Yes there is. You have the choice of First Run, Repeats, or Both. What the R15 does not have that the DirecTivo's had is the option for All (Including Duplicates).

- Merg


----------



## qwerty (Feb 19, 2006)

Dohh! :icon_dumm 

I new that, too!


----------



## Bud33 (Jan 26, 2006)

qwerty said:


> There's no setting for repeats only, but...check your SL settings. I've had updates in the past that changed all of mine from "first run" to "both".
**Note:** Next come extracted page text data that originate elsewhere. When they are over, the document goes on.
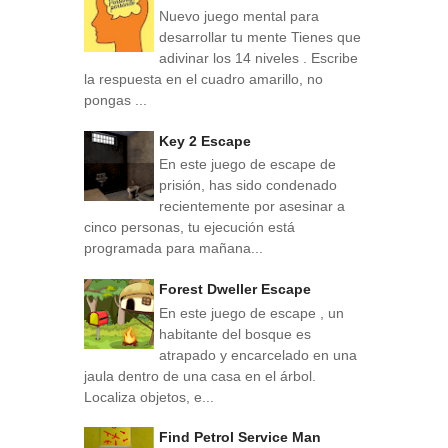
Nuevo juego mental para
desarrollar tu mente Tienes que
adivinar los 14 niveles . Escribe
la respuesta en el cuadro amarillo, no
pongas ...
Key 2 Escape
En este juego de escape de
prisión, has sido condenado
recientemente por asesinar a
cinco personas, tu ejecución está
programada para mañana...
Forest Dweller Escape
En este juego de escape , un
habitante del bosque es
atrapado y encarcelado en una
jaula dentro de una casa en el árbol.
Localiza objetos, e...
Find Petrol Service Man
I checked, and all my SL's were and still are set to first run.


----------



## flynlr (Jan 21, 2006)

while ff sometimes it wont stop when hitting pause or stop . this never happened before./ 1184 kinda sucks


----------



## bsprague (Feb 24, 2007)

bsprague said:


> This seems random, but after awhile it stops working. A "reset" restores the functions. This seems to be going on since the last software release. It seems to happen when my wife wants me to hear something she has to say and presses the pause button. The screen shows the progress tape with the pause symbol on the right, but it does not stop. Pressing the pause button again to release the pause causes the progress tape to show the play symbol and then disappear.
> 
> Then the other functions stop working too. Pressing the FF or RR a few times can cause the screen to freeze.
> 
> ...


Update: My issue seems limited to when watching a long show that is still recording. Example: Today Show is three hours long and starts at 7 am. If we start watching it at 8 am and want to pause after 45 minutes it balks. The pop up displays saying it recieved the signal from the remote but it continues to play. It is still unpredictable in that it sometimes pauses and sometimes does not.

I have had no issues with watching shows that are fully and completely recorded.


----------